Até aqui uma história comum para as regiões de Barretos e Araçatuba, que viram seus pastos se tornarem canaviais num estalar de dedos contudo, com muito pouco ou melhor planejamento de implantação estratégico.
Passados oito anos, Milani decidiu mudar a história melancólica que atinge diversos fazendeiros e passou a agir para transformar a classificação do seu filme de drama para um conto motivacional.
O marco dessa reviravolta passa pela chegada do minucioso veterinário Élio do Nascimento Meirinhos, que veio para ser o gestor operacional da cana-de-açúcar, mesmo não sabendo nada sobre a cultura, assim como o seu chefe.
Porém, o profissional recém-chegado não demorou para procurar quem entendia do assunto. Encontrou na Canaoeste e no Grupo Tereos o suporte que precisava para desenvolver um plano estratégico de longo prazo, visando atingir ganhos expressivos de produtividade e, com isso, tornar o negócio rentável.

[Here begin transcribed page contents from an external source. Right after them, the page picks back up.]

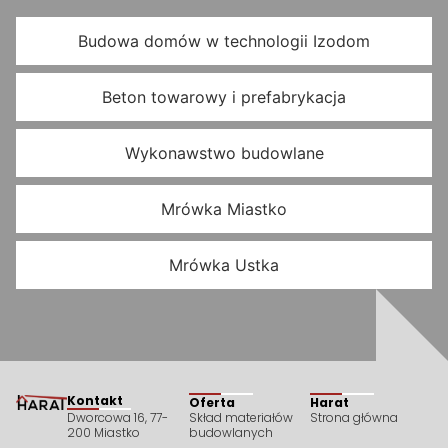
Budowa domów w technologii Izodom
Beton towarowy i prefabrykacja
Wykonawstwo budowlane
Mrówka Miastko
Mrówka Ustka
Kontakt
Oferta
Harat
Dworcowa 16, 77-
Skład materiałów
Strona główna
200 Miastko
budowlanych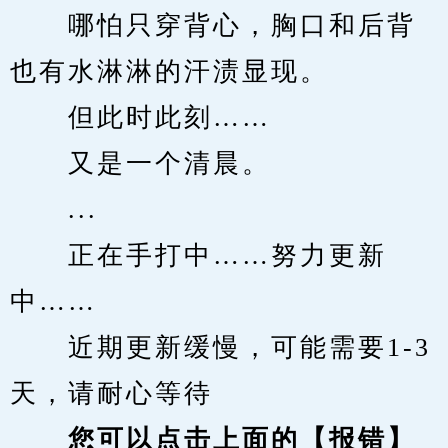
　　哪怕只穿背心，胸口和后背
也有水淋淋的汗渍显现。
　　但此时此刻……
　　又是一个清晨。
　　...
　　正在手打中……努力更新
中……
　　近期更新缓慢，可能需要1-3
天，请耐心等待
您可以点击上面的【报错】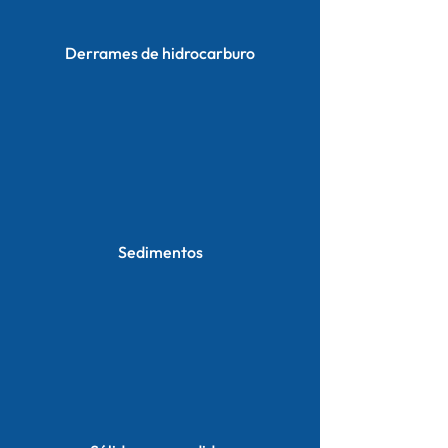
Derrames de hidrocarburo
Sedimentos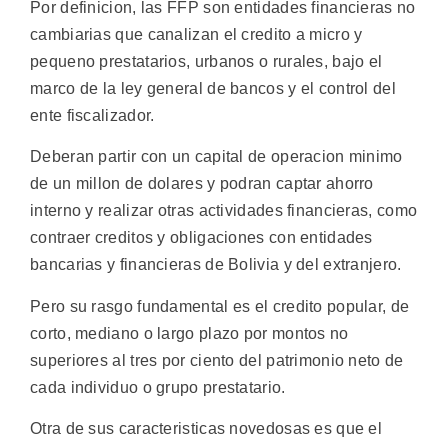
Por definicion, las FFP son entidades financieras no
cambiarias que canalizan el credito a micro y
pequeno prestatarios, urbanos o rurales, bajo el
marco de la ley general de bancos y el control del
ente fiscalizador.
Deberan partir con un capital de operacion minimo
de un millon de dolares y podran captar ahorro
interno y realizar otras actividades financieras, como
contraer creditos y obligaciones con entidades
bancarias y financieras de Bolivia y del extranjero.
Pero su rasgo fundamental es el credito popular, de
corto, mediano o largo plazo por montos no
superiores al tres por ciento del patrimonio neto de
cada individuo o grupo prestatario.
Otra de sus caracteristicas novedosas es que el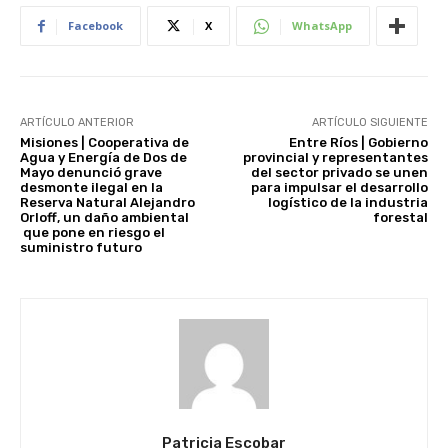
Facebook
X
WhatsApp
ARTÍCULO ANTERIOR
ARTÍCULO SIGUIENTE
Misiones | Cooperativa de
Entre Ríos | Gobierno
Agua y Energía de Dos de
provincial y representantes
Mayo denunció grave
del sector privado se unen
desmonte ilegal en la
para impulsar el desarrollo
Reserva Natural Alejandro
logístico de la industria
Orloff, un daño ambiental
forestal
que pone en riesgo el
suministro futuro
Patricia Escobar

Pronto, estava formado o quadrado virtuoso formado por um investidor e gestor financeiro; um profissional para gerir, nos mínimos detalhes, cada etapa do planejamento desenhado, uma associação simbolizando o conhecimento técnico, jurídico e ambiental – fundamental para o negócio – e a usina com o suporte necessário no sentido de execução de diversos manejos.
Assim, a produtividade da fazenda evoluiu de uma média inferior a 80 toneladas por hectare, crescendo 10 toneladas somente no primeiro ano sob essa nova filosofia. Em 2019 atingiu 104 toneladas por hectare, lembrando que nessa média ainda há 80 hectares do canavial velho, aquele plantado pela usina.
Para chegar a essa curva ascendente foram praticamente revistas todas as etapas da produção e implementadas mudanças, sempre baseadas e comprovadas em estudos prévios.
Ao ampliar o zoom desse escopo é encontrada uma das ações mais disruptivas, a rotação prolongada de cultura, em que após a eliminação da soqueira é realizado um plantio de soja seguido por uma safrinha de crotalária e, outra vez, os grãos antes de entrar com a cana-de-açúcar.
Sobre a prática, Milani conta que mesmo tendo sido planejada e executada em blocos – visando à manutenção da produção de modo a preservar pelo menos uma entrada mínima de recursos -, isso exige uma resiliência financeira tal que somente a certeza na eficiência do planejamento permite que o produtor se mantenha firme na atividade.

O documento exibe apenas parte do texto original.